Car le débat sur l’éthique est nécessaire. Il est même séculaire. En 1919, le sociologue Max Weber disserte à ce propos dans deux célèbres conférences dont le recueil donnera l’ouvrage Le Savant et le Politique. Il y expose l’éthique propre à chacun de ses deux métiers. Le savant ? Il agit selon l’éthique de responsabilité basé sur le jugement des faits dit autrement : « nous devons répondre des conséquences prévisibles de nos actes ». Le politique ? Il agit selon l’éthique de conviction marqué par le jugement de valeurs : « nous devons poursuivre notre but car il est bon quelque soit les moyens ou les résultats effectifs obtenus ».
Les détracteurs de Macky Sall réagissent suivant une forme extrémiste de l’éthique de conviction. Détenteurs de la vérité ils dénient aux autres  morale, honneur et même éthique. Qu’importent les conséquences des actes posés, pour eux la pureté de l’idée est une fin en soi. Ne pas aller au bout de celle-ci est alors une impardonnable trahison. Rappelons-nous pourtant quelles furent les conséquences dramatiques de ce jusqu’au-boutisme dans les totalitarismes qui ont marqué l’Histoire !
L’éthique de responsabilité marque l’attitude du savant. Elle a pourtant aussi la sympathie de Max Weber pour l’action politique. Car pour être efficace l’action  doit suivre une voie raisonnable et non dogmatique. Il faut donc procéder à un juste compromis entre l’éthique de responsabilité et l’éthique de conviction. Car pour Weber ces deux éthiques : « …ne sont pas contradictoires, mais se complètent l’une l’autre et constituent ensemble l’homme authentique c’est-à-dire un homme qui peut prétendre à « la vocation politique ».
Le Chef d’Etat qui se veut à la hauteur du destin de la nation se doit d’agir, parfois malgré lui et au risque de provoquer l’émoi, selon cette éthique authentique. Il cherche l’action politique efficace. L’histoire politique de Macky Sall est marquée par cette quête. Il abandonnera les vieilles lunes de la gauche maoïste pour cette raison d’efficacité politique. Et en 1983, malgré l’appel au boycott, lui choisissait de voter aux élections et d’être parmi l’opposition utile d’alors. Dès lors rien de surprenant à ce qu’en 2012 il se conforme à l’avis controversé du Conseil constitutionnel validant la candidature du Président Wade. L’explicitation de sa pensée profonde se trouve dans son courrier-réponse du 16 janvier 2012, rendu public, à des élus du peuple américain. Il exhorte « au respect voire à l’amélioration des règles inscrites dans nos Constitutions respectives ». Il confesse surtout son admiration : « La longévité, le respect, la sacralité même, dont jouissent les règles de votre Constitution forcent l’admiration. »
Admiration pour le respect scrupuleux de la règle de la limitation du nombre de mandats présidentiels à deux. La seule exception conduit à l’inscription écrite par le 22ème amendement de cette règle orale dans la Constitution américaine. Admiration aussi liée à la durée de leur mandat, 4 ans seulement. Cette admiration provient de la conviction forgée par son expérience réussie de Premier ministre  où il démontre que les grands changements s’opèrent seulement dans la dynamique de l’action et que seule la contrainte du temps court permet de l’imposer.

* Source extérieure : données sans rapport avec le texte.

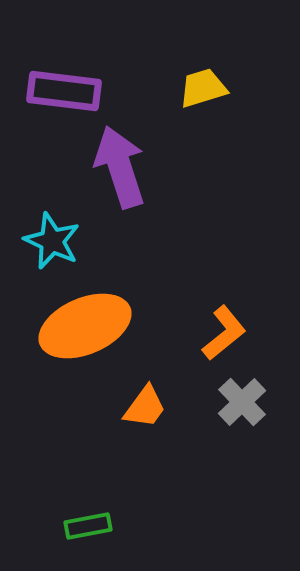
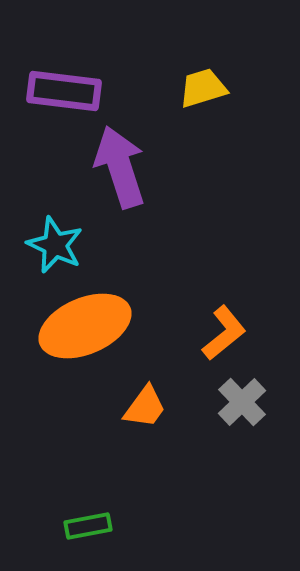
cyan star: moved 3 px right, 4 px down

L’exercice entier de la charge suprême par le Président-ingénieur vise la mise en œuvre de ces changements majeurs. L’action résolue en un temps record, moins de 4 ans, pour poser les fondations d’un modèle social sénégalais basé sur l’égale dignité de ses concitoyens est à ce titre exemplaire. Macky Sall entend satisfaire les besoins fondamentaux et la quête de bien-être de sa population. Sa vision d’un Sénégal émergent élaborée, la voie (Yoonu Yokkuté puis PSE) pour y parvenir ajustée, les moyens financiers mobilisés et les premiers résultats probants acquis – il faudra certes les conforter et mieux les valoriser – sont autant d’indubitables preuves que le seul viatique de son action politique est l’efficacité dans une temporalité courte.

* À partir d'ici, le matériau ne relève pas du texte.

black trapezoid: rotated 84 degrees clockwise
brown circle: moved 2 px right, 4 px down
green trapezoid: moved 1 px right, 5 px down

La décision du Chef de l’Etat clôt le dilemme dans lequel il se trouvait avec d’un côté le respect de l’avis d’une institution indépendante et cardinale pour la démocratie et de l’autre l’applicabilité immédiate d’un engagement populaire. La première option conduit à un émoi légitime. La seconde, en passant outre l’avis du Conseil, ouvrait la voie à des violations futures de la Constitution. En effet, la jurisprudence aurait permis demain à un dirigeant, légalement élu, d’exploiter une popularité acquise sur des décisions populistes. Il passerait alors outre, lui aussi, l’avis d’un Conseil déprécié. Et, par l’onction populaire il se maintiendrait au pouvoir au-delà de la durée initialement prévue.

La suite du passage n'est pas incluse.